週 句 悲しむ人々は幸いである、その人たちは慰められる。
聖書 マタイによる福音書5章4節
説 教 「へべれけオヤジ・ノア、声を挙げる」 高橋周也牧師
聖書 創世記9章18~29節
「もう一つの事件」
本日の聖書箇所(9章18節以降)は、ノアの経験した洪水の後日談として読まれることが多いようです。
本日の説教ではほとんどこの読み方を扱いませんが、よく好まれてきた解釈は、ノアは酒に酔って醜態を晒し、それを息子のひとり(ハム)は気を利かせずに他の兄弟に告げ口し、あとふたりの息子は、父の威厳を保たせるためにその恥を隠してあげたという筋書きです(今月号の『聖書教育』誌も同様)。また、しばしばこれとセットで、ふたりの息子の気遣い・親孝行は、神の御心にかなうものであったと説かれます。この読み方も大事です。聖書より古くからある他民族・他宗教の洪水物語においては、洪水から生き延びたノア的立場の人がやがて神格化されます。それらとは対照的に、このへべれけオヤジの姿は、どこまでいっても人はあくまでも人にすぎないことを示すからです。
もう一つ昔好まれた読み方は、ハムの息子カナンに対するノアの呪いの言葉「奴隷の奴隷となれ」を根拠に奴隷制を正当化する読み方でした。カナンの子孫がアフリカ系の人々であるという解釈とセットでした。こういう読み方をしていた時代のあることは、キリスト教会の(しかも、かつてのバプテストがその主役であった)負の歴史です。

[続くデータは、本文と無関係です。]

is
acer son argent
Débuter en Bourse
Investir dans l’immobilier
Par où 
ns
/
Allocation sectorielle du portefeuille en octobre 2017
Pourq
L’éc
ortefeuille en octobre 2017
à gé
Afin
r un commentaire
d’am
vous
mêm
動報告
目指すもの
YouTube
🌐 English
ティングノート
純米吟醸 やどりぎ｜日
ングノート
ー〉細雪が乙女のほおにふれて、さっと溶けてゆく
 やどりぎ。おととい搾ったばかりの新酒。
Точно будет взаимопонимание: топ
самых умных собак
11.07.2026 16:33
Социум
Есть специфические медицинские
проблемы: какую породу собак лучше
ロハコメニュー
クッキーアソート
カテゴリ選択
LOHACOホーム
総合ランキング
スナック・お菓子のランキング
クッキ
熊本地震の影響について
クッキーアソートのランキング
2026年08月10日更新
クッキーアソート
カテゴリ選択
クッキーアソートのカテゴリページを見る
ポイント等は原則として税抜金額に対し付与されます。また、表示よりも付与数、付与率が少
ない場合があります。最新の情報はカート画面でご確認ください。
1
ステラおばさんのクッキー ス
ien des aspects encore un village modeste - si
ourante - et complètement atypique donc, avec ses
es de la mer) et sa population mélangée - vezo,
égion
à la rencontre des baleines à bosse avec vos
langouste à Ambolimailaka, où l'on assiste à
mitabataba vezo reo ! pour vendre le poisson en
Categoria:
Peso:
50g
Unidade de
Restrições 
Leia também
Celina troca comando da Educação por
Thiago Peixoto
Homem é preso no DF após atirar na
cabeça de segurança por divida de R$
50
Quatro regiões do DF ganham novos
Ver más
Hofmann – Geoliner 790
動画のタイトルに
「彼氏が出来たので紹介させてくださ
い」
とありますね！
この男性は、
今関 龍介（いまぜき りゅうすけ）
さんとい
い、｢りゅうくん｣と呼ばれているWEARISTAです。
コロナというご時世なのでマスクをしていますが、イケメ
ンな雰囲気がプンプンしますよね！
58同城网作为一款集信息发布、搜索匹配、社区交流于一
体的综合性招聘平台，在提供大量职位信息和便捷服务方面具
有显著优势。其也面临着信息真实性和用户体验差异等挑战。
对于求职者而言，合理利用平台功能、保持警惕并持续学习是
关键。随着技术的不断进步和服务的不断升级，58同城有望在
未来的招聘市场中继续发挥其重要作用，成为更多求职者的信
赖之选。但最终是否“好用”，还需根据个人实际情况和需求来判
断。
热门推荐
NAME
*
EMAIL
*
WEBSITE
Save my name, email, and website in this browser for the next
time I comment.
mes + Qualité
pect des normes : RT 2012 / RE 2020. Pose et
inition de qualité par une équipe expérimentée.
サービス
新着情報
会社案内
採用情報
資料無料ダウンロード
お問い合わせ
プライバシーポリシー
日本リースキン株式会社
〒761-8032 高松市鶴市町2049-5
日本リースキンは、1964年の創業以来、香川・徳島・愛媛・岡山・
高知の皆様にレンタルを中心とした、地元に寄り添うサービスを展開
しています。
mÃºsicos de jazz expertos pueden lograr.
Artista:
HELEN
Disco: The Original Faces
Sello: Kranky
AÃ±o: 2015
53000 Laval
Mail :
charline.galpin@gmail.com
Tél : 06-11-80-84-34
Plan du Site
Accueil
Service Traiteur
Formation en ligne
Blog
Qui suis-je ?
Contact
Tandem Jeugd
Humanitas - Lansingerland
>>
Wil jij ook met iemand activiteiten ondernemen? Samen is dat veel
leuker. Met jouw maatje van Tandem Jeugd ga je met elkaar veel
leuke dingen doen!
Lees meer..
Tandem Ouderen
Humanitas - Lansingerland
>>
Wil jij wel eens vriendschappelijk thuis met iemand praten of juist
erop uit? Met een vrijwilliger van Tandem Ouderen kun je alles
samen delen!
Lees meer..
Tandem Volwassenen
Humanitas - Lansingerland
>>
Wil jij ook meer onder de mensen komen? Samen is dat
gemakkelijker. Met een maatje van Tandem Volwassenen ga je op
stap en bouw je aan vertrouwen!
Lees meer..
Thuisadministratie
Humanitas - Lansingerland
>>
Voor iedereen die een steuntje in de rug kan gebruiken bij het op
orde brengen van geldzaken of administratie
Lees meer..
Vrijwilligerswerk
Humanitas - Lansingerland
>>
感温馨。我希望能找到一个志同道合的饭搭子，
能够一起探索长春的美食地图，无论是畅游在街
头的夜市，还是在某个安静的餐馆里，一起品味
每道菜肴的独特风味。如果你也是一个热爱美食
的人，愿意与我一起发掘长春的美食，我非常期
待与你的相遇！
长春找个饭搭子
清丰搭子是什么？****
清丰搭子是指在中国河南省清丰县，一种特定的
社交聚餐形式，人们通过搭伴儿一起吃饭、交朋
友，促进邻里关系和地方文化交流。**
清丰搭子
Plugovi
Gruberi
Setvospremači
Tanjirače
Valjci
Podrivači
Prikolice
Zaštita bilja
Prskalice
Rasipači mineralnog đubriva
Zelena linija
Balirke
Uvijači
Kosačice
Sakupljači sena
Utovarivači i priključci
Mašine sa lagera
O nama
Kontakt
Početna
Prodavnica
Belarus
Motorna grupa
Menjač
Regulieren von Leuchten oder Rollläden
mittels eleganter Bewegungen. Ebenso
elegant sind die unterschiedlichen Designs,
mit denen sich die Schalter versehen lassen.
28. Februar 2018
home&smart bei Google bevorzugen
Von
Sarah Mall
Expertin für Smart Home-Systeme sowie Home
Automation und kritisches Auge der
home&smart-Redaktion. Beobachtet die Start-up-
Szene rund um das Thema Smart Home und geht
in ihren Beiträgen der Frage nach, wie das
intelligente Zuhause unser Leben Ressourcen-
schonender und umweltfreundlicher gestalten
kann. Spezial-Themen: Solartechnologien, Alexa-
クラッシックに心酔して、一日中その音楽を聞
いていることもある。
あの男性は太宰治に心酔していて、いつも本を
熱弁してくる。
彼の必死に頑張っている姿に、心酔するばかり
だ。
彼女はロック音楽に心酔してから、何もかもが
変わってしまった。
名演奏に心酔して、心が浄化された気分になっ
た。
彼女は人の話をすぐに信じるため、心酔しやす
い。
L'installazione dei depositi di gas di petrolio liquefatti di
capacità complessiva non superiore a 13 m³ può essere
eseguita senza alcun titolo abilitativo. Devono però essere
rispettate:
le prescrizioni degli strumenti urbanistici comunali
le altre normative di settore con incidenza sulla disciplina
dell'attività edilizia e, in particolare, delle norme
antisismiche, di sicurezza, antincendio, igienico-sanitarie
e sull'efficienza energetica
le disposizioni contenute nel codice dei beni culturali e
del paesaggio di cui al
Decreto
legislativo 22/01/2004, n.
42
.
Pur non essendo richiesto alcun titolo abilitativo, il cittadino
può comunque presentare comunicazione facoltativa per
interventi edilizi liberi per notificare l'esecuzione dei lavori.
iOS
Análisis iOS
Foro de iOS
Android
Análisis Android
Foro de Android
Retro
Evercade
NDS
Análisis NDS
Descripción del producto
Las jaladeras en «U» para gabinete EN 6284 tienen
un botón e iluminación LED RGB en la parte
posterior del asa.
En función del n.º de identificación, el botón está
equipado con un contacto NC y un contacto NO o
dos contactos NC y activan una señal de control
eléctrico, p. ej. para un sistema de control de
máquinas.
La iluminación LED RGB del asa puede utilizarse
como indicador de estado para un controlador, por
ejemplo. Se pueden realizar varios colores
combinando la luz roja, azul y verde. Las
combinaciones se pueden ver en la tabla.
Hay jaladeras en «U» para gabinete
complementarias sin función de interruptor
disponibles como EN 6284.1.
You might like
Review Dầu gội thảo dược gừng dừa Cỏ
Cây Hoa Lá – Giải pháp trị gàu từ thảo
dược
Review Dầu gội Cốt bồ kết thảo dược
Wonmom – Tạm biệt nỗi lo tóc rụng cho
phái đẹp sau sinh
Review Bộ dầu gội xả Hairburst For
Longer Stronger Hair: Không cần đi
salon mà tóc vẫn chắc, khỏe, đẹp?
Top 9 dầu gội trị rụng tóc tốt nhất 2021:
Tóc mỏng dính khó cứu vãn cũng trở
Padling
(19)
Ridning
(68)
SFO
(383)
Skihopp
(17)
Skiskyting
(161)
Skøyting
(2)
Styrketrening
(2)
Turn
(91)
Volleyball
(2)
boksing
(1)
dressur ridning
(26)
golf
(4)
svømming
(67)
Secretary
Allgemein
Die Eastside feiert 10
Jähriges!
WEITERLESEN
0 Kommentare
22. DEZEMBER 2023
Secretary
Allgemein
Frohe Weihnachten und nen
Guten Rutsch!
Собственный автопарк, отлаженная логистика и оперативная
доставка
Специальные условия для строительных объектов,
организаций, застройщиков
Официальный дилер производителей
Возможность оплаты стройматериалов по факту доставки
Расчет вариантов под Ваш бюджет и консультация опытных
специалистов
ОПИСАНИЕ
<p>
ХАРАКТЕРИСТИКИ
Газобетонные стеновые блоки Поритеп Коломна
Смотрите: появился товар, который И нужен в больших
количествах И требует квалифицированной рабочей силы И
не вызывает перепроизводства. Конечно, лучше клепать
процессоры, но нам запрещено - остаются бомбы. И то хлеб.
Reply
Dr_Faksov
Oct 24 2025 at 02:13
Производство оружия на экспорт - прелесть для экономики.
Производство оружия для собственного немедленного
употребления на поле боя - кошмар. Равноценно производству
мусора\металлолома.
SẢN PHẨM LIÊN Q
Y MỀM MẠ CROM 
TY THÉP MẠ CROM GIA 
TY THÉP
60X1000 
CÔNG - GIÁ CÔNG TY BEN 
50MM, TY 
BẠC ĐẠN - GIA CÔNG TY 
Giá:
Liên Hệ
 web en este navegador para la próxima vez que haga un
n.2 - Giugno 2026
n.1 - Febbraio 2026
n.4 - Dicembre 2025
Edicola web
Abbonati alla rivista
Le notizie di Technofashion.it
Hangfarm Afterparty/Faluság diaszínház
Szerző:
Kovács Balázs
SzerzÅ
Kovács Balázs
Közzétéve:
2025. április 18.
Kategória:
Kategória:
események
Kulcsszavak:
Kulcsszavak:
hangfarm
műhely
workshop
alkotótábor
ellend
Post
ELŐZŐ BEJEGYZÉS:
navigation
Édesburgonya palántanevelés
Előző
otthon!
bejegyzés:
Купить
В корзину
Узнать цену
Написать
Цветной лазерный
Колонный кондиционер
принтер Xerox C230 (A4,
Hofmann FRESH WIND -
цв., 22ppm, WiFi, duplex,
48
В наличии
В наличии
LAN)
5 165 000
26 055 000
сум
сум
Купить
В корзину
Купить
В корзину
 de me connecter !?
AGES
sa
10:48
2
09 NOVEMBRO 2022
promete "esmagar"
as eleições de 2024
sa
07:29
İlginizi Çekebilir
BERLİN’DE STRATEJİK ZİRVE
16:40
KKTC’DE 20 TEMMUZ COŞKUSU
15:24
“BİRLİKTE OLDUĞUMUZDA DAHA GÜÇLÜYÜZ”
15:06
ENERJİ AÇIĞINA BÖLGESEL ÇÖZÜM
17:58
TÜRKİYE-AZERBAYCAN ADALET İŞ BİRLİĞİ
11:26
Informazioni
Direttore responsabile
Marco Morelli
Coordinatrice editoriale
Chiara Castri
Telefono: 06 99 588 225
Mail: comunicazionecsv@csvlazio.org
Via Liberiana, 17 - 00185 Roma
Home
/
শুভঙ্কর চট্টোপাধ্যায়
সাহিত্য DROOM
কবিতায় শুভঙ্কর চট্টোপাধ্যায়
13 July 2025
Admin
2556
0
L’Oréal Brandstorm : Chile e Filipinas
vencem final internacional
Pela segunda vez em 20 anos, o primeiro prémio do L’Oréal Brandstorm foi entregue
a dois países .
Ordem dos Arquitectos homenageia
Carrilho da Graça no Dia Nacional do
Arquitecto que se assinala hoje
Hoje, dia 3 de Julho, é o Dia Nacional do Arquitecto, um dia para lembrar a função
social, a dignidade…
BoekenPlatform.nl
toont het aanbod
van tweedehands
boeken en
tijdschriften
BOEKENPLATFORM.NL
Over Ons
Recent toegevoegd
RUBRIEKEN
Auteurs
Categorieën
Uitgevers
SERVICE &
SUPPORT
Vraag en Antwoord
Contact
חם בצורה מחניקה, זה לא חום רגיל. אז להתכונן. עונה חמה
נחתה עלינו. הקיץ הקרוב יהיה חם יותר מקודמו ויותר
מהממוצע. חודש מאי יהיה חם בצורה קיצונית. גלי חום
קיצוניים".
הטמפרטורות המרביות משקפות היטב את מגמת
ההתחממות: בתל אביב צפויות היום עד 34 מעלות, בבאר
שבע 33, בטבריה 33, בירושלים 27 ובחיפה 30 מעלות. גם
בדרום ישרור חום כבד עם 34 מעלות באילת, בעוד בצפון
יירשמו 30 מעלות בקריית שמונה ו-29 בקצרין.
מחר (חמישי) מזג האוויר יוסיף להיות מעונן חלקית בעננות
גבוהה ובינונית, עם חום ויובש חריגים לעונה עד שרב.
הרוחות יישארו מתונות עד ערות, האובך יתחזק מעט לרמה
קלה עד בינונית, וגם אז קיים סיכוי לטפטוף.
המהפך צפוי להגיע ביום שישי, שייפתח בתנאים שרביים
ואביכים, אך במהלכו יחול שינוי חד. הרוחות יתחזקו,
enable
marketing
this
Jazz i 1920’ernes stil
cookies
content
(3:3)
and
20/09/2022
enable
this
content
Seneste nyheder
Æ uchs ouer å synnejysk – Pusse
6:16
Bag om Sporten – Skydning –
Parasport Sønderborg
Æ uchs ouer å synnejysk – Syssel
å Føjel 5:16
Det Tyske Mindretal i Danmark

後者については、私たちは明らかに過ちだと言うでしょう。では、前者についてはどうでしょうか?。今日の箇所に記されているのは、極めて現代的な事柄であり、単なる後日談程度では済ませられない一大事件です。聖書は、お馴染みの解釈に捕らわれることなく、いつも生きて私たちと世界へ語りかけ続けています。(お話へ続く…)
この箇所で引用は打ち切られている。